Actually, the answer is in accordance with Church teaching, despite your personal opinion on the matter. You are, of course, free to receive the Sacrament of Reconciliation as often as you wish; it is not, however, up to you to make up the rules.
It is not necessary to go to Confession before each reception of Holy Communion. It is only necessary when one is aware of mortal sin. Pope St. Pius X encouraged frequent Communion in 1905:
…after receiving Holy Communion, what we really are saying is this:
“I believe that the Catholic Church is the one, holy, catholic, and apostolic church started by Jesus Christ. I believe that the Lord is really and truly present in the Eucharist. I believe in everything the Church teaches, even on those hot-button social issues like abortion, contraception, and homosexuality. I agree that I am in communion with the Church. I agree that I am not cohabiting with my spouse prior to marriage, that I am not divorced and remarried without a declaration of nullity, and that I have not committed a mortal sin since my last confession. I agree that I have not violated any of the precepts of the Church, including participating in Mass on all Sundays and Holy Days of Obligation and going to confession at least once per year. I agree that I have kept the Eucharistic fast.”

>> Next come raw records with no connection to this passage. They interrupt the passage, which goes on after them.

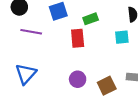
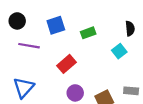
cyan square: (122, 37) -> (119, 51), turned -32
red rectangle: (78, 38) -> (67, 64), moved, turned 54

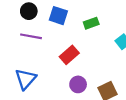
black circle: (17, 21) -> (29, 11), moved
blue square: (56, 25) -> (58, 16), turned 36

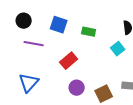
black circle: (29, 11) -> (24, 21), moved
green rectangle: (91, 23) -> (89, 32), turned 32

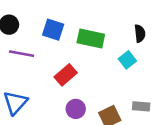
green rectangle: (89, 32) -> (91, 38), size x1.5

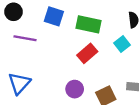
red rectangle: (66, 75) -> (87, 53), moved

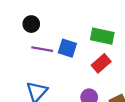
blue square: (54, 16) -> (67, 48), moved

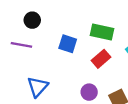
purple line: (42, 49) -> (21, 45), moved

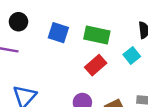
blue square: (68, 44) -> (58, 33), moved

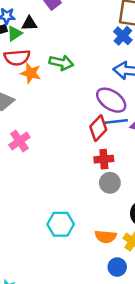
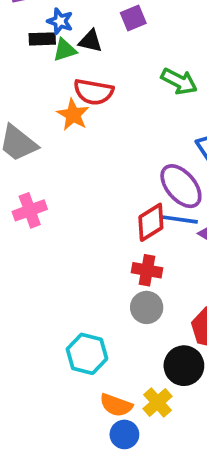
red semicircle: (17, 57) -> (93, 92), moved
green arrow: (61, 63) -> (179, 81), moved
cyan hexagon: (61, 224) -> (87, 354), moved
orange semicircle: (106, 237) -> (116, 405), moved

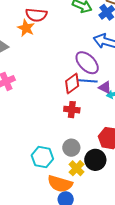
gray circle: (147, 307) -> (71, 148), moved
yellow cross: (158, 402) -> (76, 168), moved
orange semicircle: (116, 405) -> (60, 184), size x1.4

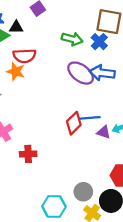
purple ellipse: (87, 63) -> (81, 73), moved
purple triangle: (105, 87) -> (104, 132), moved
red cross: (72, 110) -> (28, 154), moved

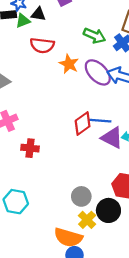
orange star: (16, 71) -> (69, 64), moved
purple triangle: (104, 132) -> (112, 138), size x1.5
cyan hexagon: (54, 206) -> (16, 202), moved

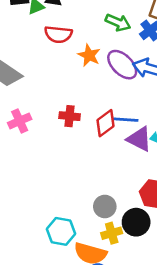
red cross: (30, 148) -> (70, 116), moved
cyan hexagon: (16, 202) -> (61, 231), moved
yellow cross: (87, 220) -> (112, 233), turned 30

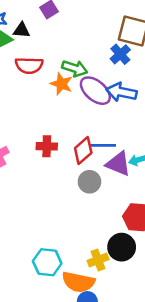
green arrow: (118, 23) -> (75, 68), moved
gray circle: (105, 206) -> (89, 182), moved

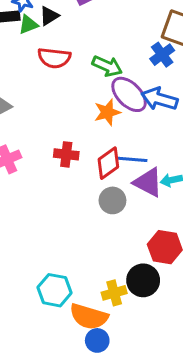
black triangle: (21, 30) -> (49, 16), turned -42
orange star: (62, 84) -> (107, 112), moved, turned 30

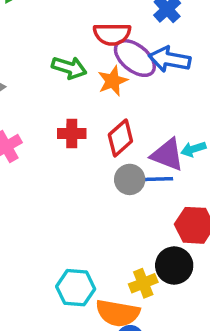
red semicircle: (54, 58) -> (112, 34), moved
green arrow: (107, 66) -> (69, 68), moved
blue line: (132, 159) -> (156, 179), moved

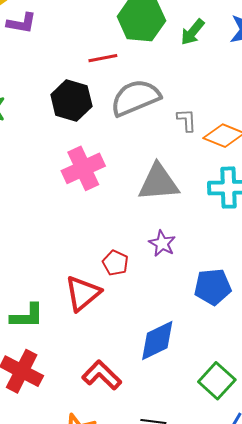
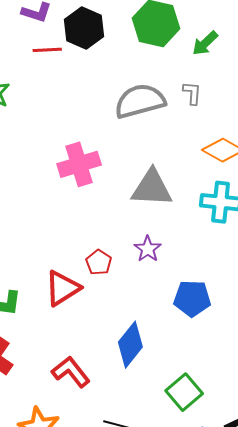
red line: (103, 58) -> (47, 50), moved
black hexagon: (71, 101) -> (84, 28), moved
gray L-shape: (187, 120) -> (192, 93), moved
blue diamond: (157, 340) -> (130, 345), turned -33

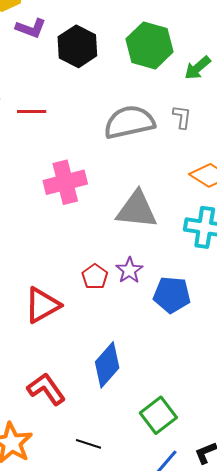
red line: (47, 50) -> (32, 112), moved
red pentagon: (99, 262) -> (95, 277), moved
blue pentagon: (192, 298) -> (172, 295), moved

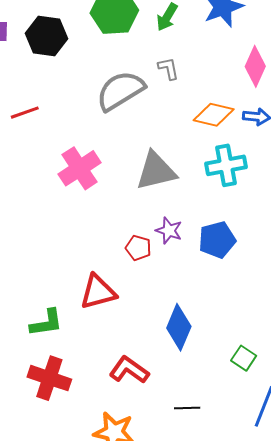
red triangle: (42, 305) -> (98, 292), turned 33
green square: (158, 415) -> (244, 358), size x0.7

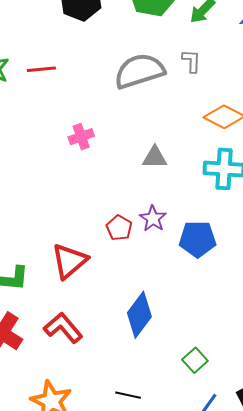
pink cross: (80, 168) -> (81, 137), size x0.6
gray triangle: (156, 171) -> (155, 157), size x0.6
red triangle: (98, 292) -> (69, 261), turned -39
red L-shape: (129, 370) -> (63, 328), moved

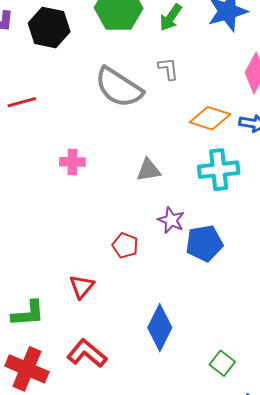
gray semicircle: (139, 71) -> (119, 87), turned -120
pink cross: (81, 137) -> (72, 162), turned 30
purple star: (153, 219) -> (171, 220), moved
red triangle: (69, 261) -> (82, 287), size x0.7

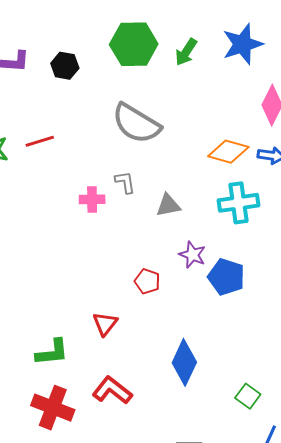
black hexagon: (49, 27) -> (65, 66), size x0.7
gray L-shape: (168, 69) -> (125, 182), moved
blue pentagon: (204, 243) -> (226, 277), turned 30

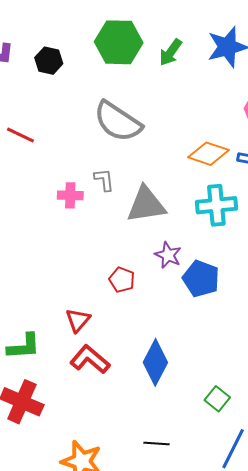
red line: (40, 141) -> (20, 135), turned 40
gray triangle: (168, 205) -> (146, 205), size x1.6
red L-shape: (112, 390) -> (90, 359), moved

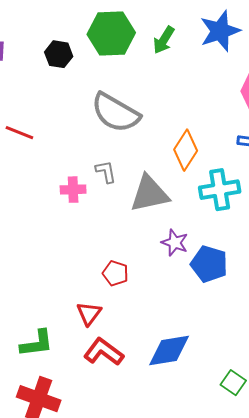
black hexagon: (49, 61) -> (59, 54), moved
orange diamond: (208, 154) -> (186, 150), moved, turned -72
red pentagon: (122, 280) -> (115, 273), moved
blue diamond: (155, 362) -> (169, 350), turned 57

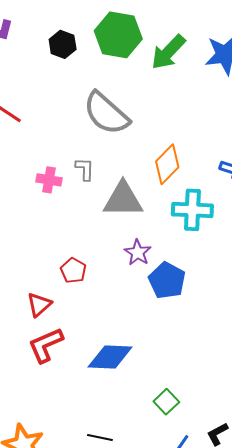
green arrow: (164, 40) -> (168, 52), size x1.4
red L-shape: (104, 352) -> (46, 345), turned -72

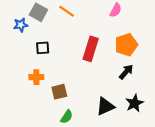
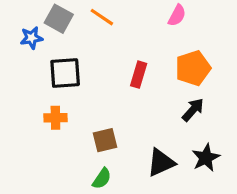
black square: (43, 48) -> (65, 73), size x1.5
red rectangle: (91, 49) -> (139, 75), size x0.7
brown square: (59, 92) -> (105, 140), moved

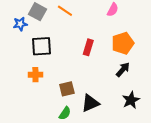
black triangle: (161, 163) -> (90, 103), moved

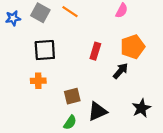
blue star: (20, 24) -> (13, 18), moved
black arrow: (123, 70) -> (121, 71), moved

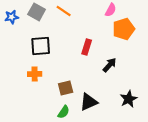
orange pentagon: (133, 47) -> (124, 29), moved

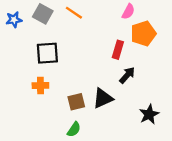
red rectangle: (87, 47) -> (118, 50), moved
black triangle: (89, 102) -> (103, 98), moved

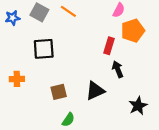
black arrow: (127, 75) -> (118, 69), turned -63
orange cross: (40, 86) -> (17, 79), moved
brown square: (76, 102) -> (59, 92), moved

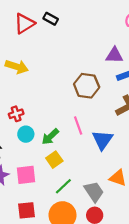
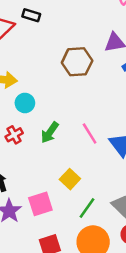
brown hexagon: (87, 86) -> (77, 62), moved
cyan circle: (26, 134) -> (25, 103), moved
green arrow: (50, 137) -> (50, 132), moved

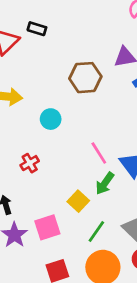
cyan circle: (25, 103) -> (51, 119), moved
green arrow: (50, 132) -> (105, 183), moved
red cross: (14, 135) -> (30, 163), moved

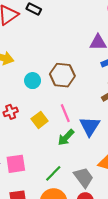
brown hexagon: (85, 78) -> (62, 75), moved
yellow square: (78, 201) -> (40, 120), moved

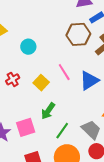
brown hexagon: (62, 75) -> (78, 34), moved
blue triangle: (90, 126) -> (89, 81), turned 35
green arrow: (66, 137) -> (48, 111), moved

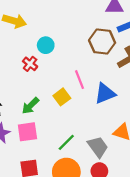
red cross: (13, 79) -> (30, 64), moved, turned -32
yellow square: (41, 83) -> (62, 97), moved
green arrow: (48, 111) -> (30, 106), moved

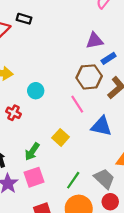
red cross: (30, 64) -> (13, 113), moved
pink line: (80, 80) -> (77, 104), moved
blue triangle: (105, 93) -> (101, 126), turned 45

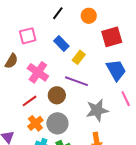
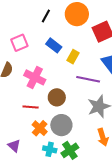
orange circle: (89, 16) -> (77, 14), size x1.5
purple line: (77, 81) -> (88, 79), moved
red line: (30, 101) -> (31, 107), turned 49

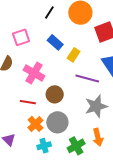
cyan cross: (50, 149) -> (44, 146), turned -32
green cross: (70, 150) -> (76, 146), moved

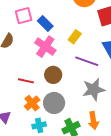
blue rectangle: (55, 42) -> (45, 24), moved
pink cross: (34, 73) -> (45, 47), moved

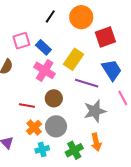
yellow rectangle: (75, 37) -> (74, 59), size x1.5

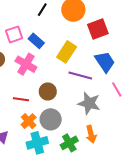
pink cross: (45, 70) -> (26, 64), moved
gray star: (95, 111) -> (89, 103), turned 30
cyan cross: (42, 149) -> (37, 143), size x1.5

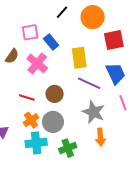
yellow rectangle: (67, 52) -> (79, 58), turned -50
orange arrow: (91, 134) -> (100, 137), moved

I’m probably forgetting a few things, too. Point is, just two things on that list break the whole thing for a lot of people (according to polls, anyway): the use of artificial contraception, and the belief in the Real Presence. This should mean that many people aren’t going up and receiving every Mass, but unfortunately, close to 100% usually do.
Now, I’d imagine that parish priests know this, and would like to address it. However, they know that there would be parishioners who would not return to that parish because the pastor there is “too mean”. That would, of course, mean that those people would be walking away from the Church and thus lessening their chances of being revitalized by the Holy Spirit significantly. It would also mean that the number of volunteers in the parish would inevitably be lessened, along with the amount of donations. So, obviously, any attempts to address this problem would have to be done with a significant amount of tact (except in more conservative parishes, where the parishioners are more likely to fulfill the criteria to properly receive our Lord anyway).
What can be done to address this, if anything?
While frequent confession is certainly admirable, it is not strictly necessary. I go to confession weekly, but I also attend daily Mass and receive at each one (unless I am conscious of mortal sin or haven’t met all the criteria).
If you want to only receive directly after going to confession, you are certainly free to do that. However, the two sacraments are not necessarily linked that way. If someone IS CONSCIOUS OF MORTAL SIN, they must go to confession (and they must go at least once a year).
Also, it’s not in any way required for people to receive at every Mass. It is encouraged if there is nothing stopping them, but not required.
What works for you may not work for someone else. Finding the balance between being too lax and too scrupulous is often difficult.